If you do, let's get started.

Concept

Low-level ingestion in Simon works in three steps:

Parsing: turning PDF/text/webpage you wish to ingest into simon.ParsedDocument, which contains "chunks" of the text to ingest
(optional) Cleaning: chunks in the simon.ParsedDocument gets squished around as needed to ensure optimal search results
Indexing: simon.bulk_index([list, of, parseddocuments], context)

Especially for large ingestion jobs, we recommend having one worker perform tasks 1 and 2, then use a queue to hand cleaned simon.ParsedDocuments off to a bunch of parallel workers performing simon.bulk_index.

Parsing

Simon has three base parsing tools to help you easily create simon.ParsedDocument objects.

# our tools
from simon import parse_text, parse_tika, parse_web

# parsing raw text
doc = parse_text(text_str, title_str, source_str)

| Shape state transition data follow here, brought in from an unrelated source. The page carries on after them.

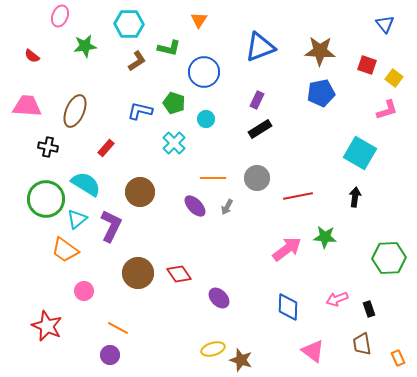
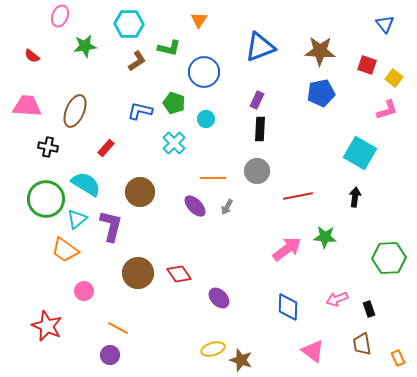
black rectangle at (260, 129): rotated 55 degrees counterclockwise
gray circle at (257, 178): moved 7 px up
purple L-shape at (111, 226): rotated 12 degrees counterclockwise
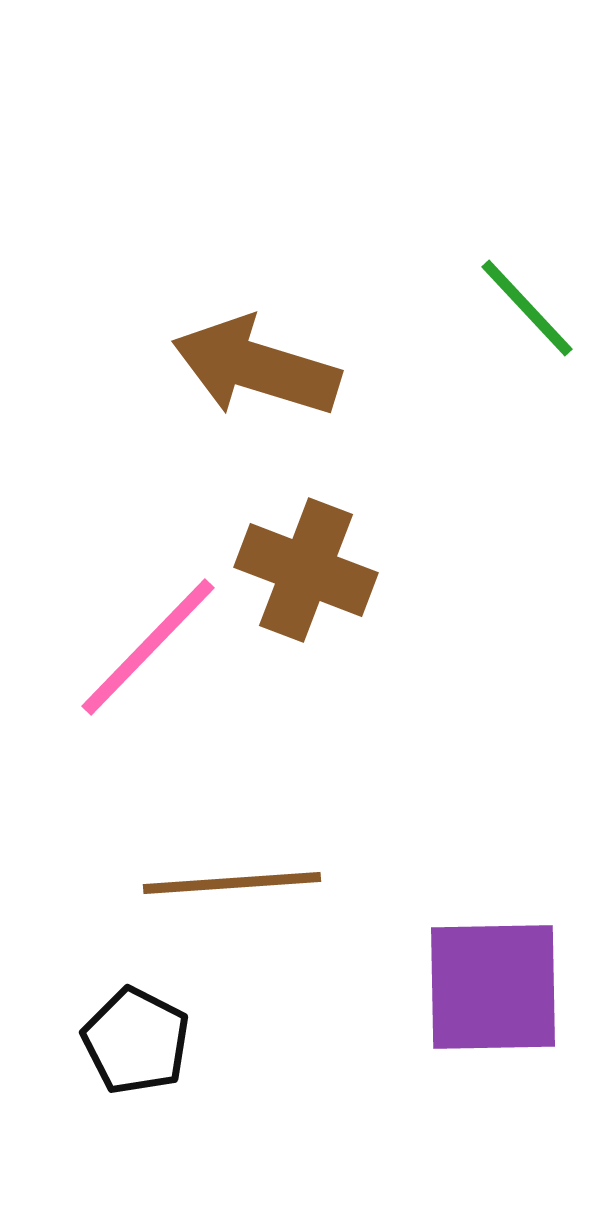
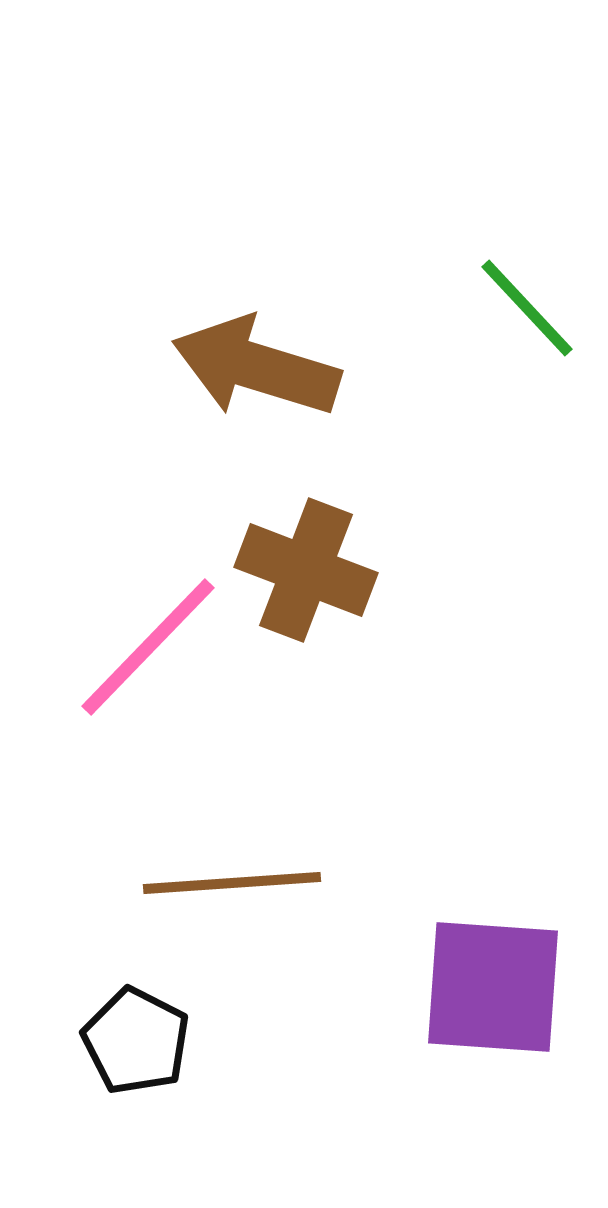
purple square: rotated 5 degrees clockwise
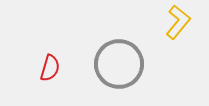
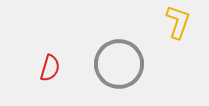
yellow L-shape: rotated 20 degrees counterclockwise
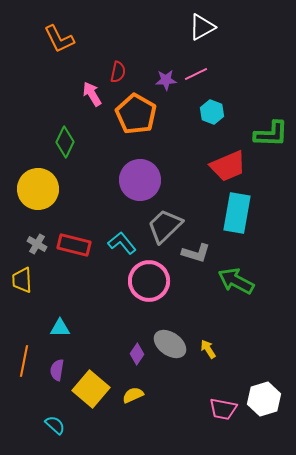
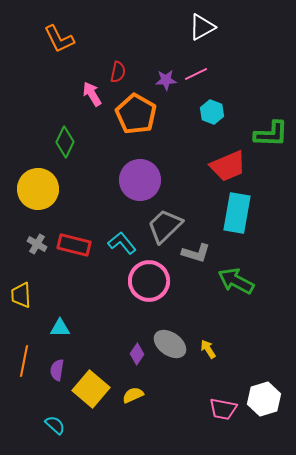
yellow trapezoid: moved 1 px left, 15 px down
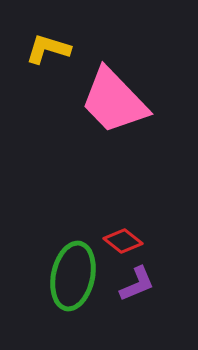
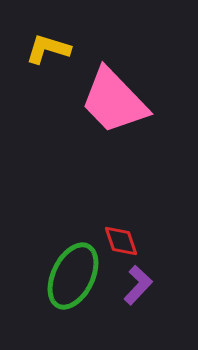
red diamond: moved 2 px left; rotated 33 degrees clockwise
green ellipse: rotated 14 degrees clockwise
purple L-shape: moved 1 px right, 1 px down; rotated 24 degrees counterclockwise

# OCR parse a file (requires Java)
doc = parse_tika(local_file_path, title_str, source_str)

# parse a web page
doc = parse_web(raw_html_text, title_str, source_str)

Though you can manually create a simon.ParsedDocument from its constructor, it is not recommended. Instead, we recommend reformatting the arguments of a simon.ParsedDocument after you have created it.

(optional) Cleaning

This step is frequently unnecessary if you are ingesting normal prose. However, if you are ingesting bulleted text, code, or other structured information, it maybe helpful to clean up the chunking of your ParsedDocument.

The property of interest is doc.paragraphs. It is a list of strings, and should contain semantic "chunks" (i.e. "paragraphs", or equivalents) of your document: that is, each element of that list should contain a subset of the document containing one distinct idea, ordered by appearance in the original document.

So, to clean up the ParsedDocument:

# doc = parse_text(...)

# get the default chunks, which is a list of text
chunks = doc.paragraphs
# clean them as needed: such as splitting a chunk into two, combining chunks, removing symbols etc.
chunks_cleaned = my_cleanup_function(chunks)
# set it back
doc.paragraphs = chunks_cleaned

(Parallelizable) Indexing

Once you get your parsed documents all cleaned, you are one step away from them being ingested into Simon!

from simon import bulk_index

# docs = [doc_1, doc_2, doc_3, ...]
bulk_index(docs)

We recommend using the bulk_index API for all tasks involving manually created ParsedDocument. The function should be thread safe (though, note, you may need a custom database connection that is thread safe) and has throughput as high as your database and embedding model can handle.